Wednesday, July 17, 2013


‘The dangers of letting articles influence investment decisions’

Markets: The investor’s dilemma
Stocks are expensive. Bonds are expensive. What is an investor to do? Unfortunately, the only answer appears to be to invest in new and...
 
Mr. Gerard Colaco: Over the last three decades, we have come across any number of articles of the kind forwarded by you from the Financial Times.  The overwhelming majority of such articles are very well written, very erudite and very wrong.  No country of the world in the last two centuries has been written off more and more often than the United States.  So far all these doomsday predictions have been wrong.  

You have tried to apply some of the contents and predictions in the article to personal investment.  Let me try to provide you with some knowledge which should enable you to take all such articles you may come across in the future with not a pinch, but a wagon-load of salt. 

You might have heard of a Jewish holy book called the Talmud. In 1,200 BC, Rabbi Isaac wrote: "Let every man divide his money into 3 parts, and invest a third in land, a third in business and a third let him keep by him in reserve."  This is quoted by Roger C Gibson right at the beginning of his masterwork "Asset Allocation: Balancing Financing Risk".  This is a classic on asset allocation.
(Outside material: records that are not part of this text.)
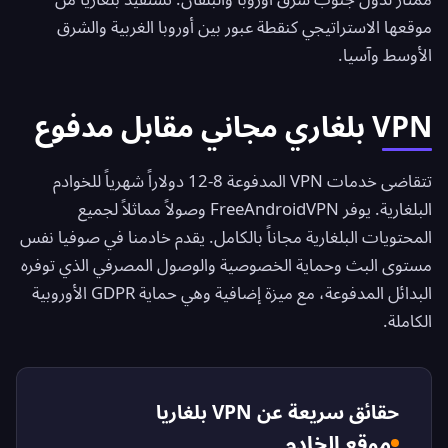
موقعها الاستراتيجي كنقطة عبور بين أوروبا الغربية والشرق
الأوسط وآسيا.
VPN بلغاري مجاني مقابل مدفوع
تتقاضى خدمات VPN المدفوعة 8-12 دولاراً شهرياً للخوادم
البلغارية. يوفر
FreeAndroidVPN
وصولاً مماثلاً لجميع
المحتويات البلغارية مجاناً بالكامل. يقدم خادمنا في صوفيا نفس
مستوى البث وحماية الخصوصية والوصول المصرفي الذي توفره
البدائل المدفوعة، مع ميزة إضافية وهي حماية GDPR الأوروبية
الكاملة.
حقائق سريعة عن VPN بلغاريا
موقع الخادم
Where personal investment is concerned, there is not much we have learnt in 3,000 years that's new and effective.  We have of course seen much that is new and ineffective.  The point at which the Talmud started was asset allocation.  The highest point we have ever reached in personal investment after a 3,000-year journey is asset allocation.  In between you mostly have hype with a capital H.  

If you implement Rabbi Isaac's asset allocation strategy to today's world, it would recommend that an investor deploy a third of his funds in real estate, a third in equity and a third in short-term bonds.  By any stretch of imagination, this is an excellent strategy for even a novice investor.  That's why I say that we have not made much progress in personal investment over three millennia.

Anything that facilitates or increases diversification is excellent.  Anything that doesn't is financial journalism.  Asset allocation is the highest form of diversification.  Asset allocation would also include international diversification.  And international diversification would include exposure to the US, the world's major economy, regardless of doomsday predictions about it. 

Asset allocation and diversification have survived across 3000 years.  Predictions haven't. And if by luck rather than skill, this particular prediction comes true, so what?  It will only provide people like us with an opportunity to buy into a cheap US equity market.  We already have an SIP into the US feeder fund of Franklin Templeton India.  We will not hesitate to make lump sum investments when the Dow says "Oww...!".